Supplied records
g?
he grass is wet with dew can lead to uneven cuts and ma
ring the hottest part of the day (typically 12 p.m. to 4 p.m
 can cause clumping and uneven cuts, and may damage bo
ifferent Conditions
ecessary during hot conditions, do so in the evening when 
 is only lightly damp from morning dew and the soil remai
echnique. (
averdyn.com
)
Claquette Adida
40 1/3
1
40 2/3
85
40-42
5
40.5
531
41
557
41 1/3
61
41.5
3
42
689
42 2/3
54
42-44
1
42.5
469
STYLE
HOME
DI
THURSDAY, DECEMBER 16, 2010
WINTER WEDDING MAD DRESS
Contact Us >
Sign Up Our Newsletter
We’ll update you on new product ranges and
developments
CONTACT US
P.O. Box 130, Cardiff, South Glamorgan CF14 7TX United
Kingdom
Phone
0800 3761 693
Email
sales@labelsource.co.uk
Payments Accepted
...
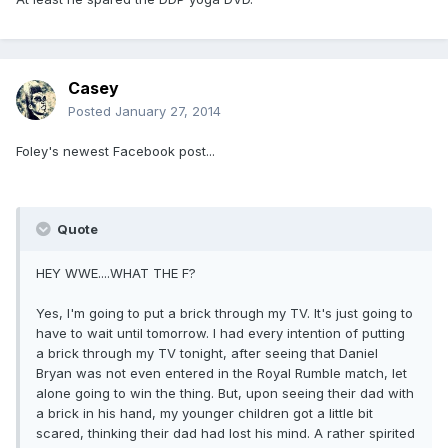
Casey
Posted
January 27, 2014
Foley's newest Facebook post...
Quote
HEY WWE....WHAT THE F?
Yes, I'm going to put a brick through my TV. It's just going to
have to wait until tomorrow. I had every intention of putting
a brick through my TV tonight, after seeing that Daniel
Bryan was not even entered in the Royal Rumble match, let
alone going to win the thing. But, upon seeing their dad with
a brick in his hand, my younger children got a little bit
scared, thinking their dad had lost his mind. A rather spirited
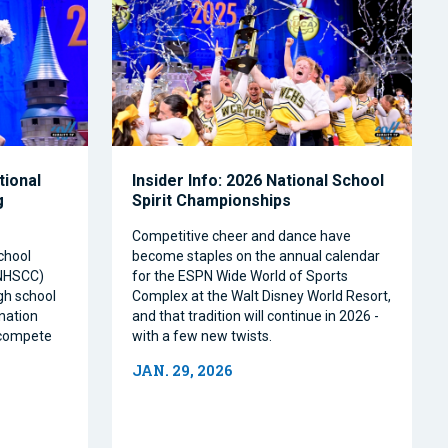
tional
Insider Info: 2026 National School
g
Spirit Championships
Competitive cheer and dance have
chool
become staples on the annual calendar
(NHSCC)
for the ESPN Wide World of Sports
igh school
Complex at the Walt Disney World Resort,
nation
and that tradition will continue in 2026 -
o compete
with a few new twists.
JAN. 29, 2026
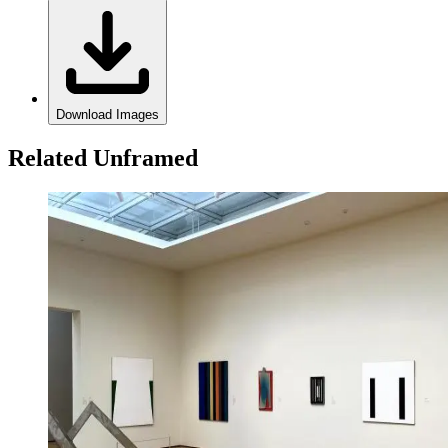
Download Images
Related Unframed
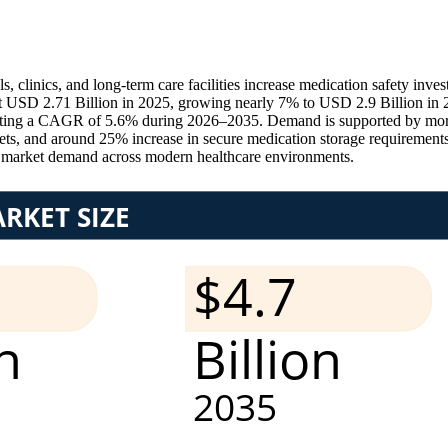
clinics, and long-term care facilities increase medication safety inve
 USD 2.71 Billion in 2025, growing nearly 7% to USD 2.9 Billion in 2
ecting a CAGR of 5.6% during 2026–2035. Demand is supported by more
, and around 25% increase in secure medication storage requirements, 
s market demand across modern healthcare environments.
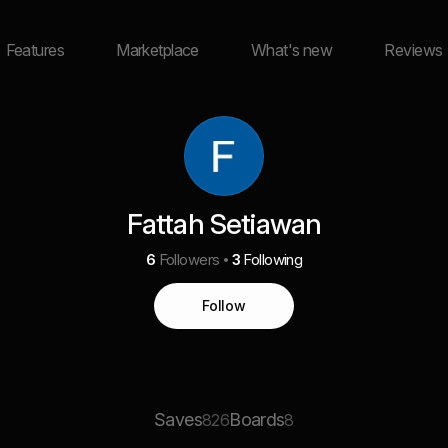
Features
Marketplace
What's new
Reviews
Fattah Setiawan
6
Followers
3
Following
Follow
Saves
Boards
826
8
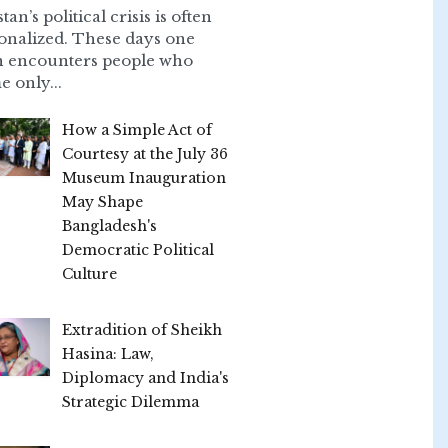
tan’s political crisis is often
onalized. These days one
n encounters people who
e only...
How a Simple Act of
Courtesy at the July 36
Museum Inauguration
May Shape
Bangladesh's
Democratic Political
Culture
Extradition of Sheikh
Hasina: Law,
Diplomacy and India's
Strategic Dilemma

What to produce
Find and copy each line of the listing above that holds the word "medication".

Your solution
clinics, and long-term care facilities increase medication safety inve
, and around 25% increase in secure medication storage requirements, 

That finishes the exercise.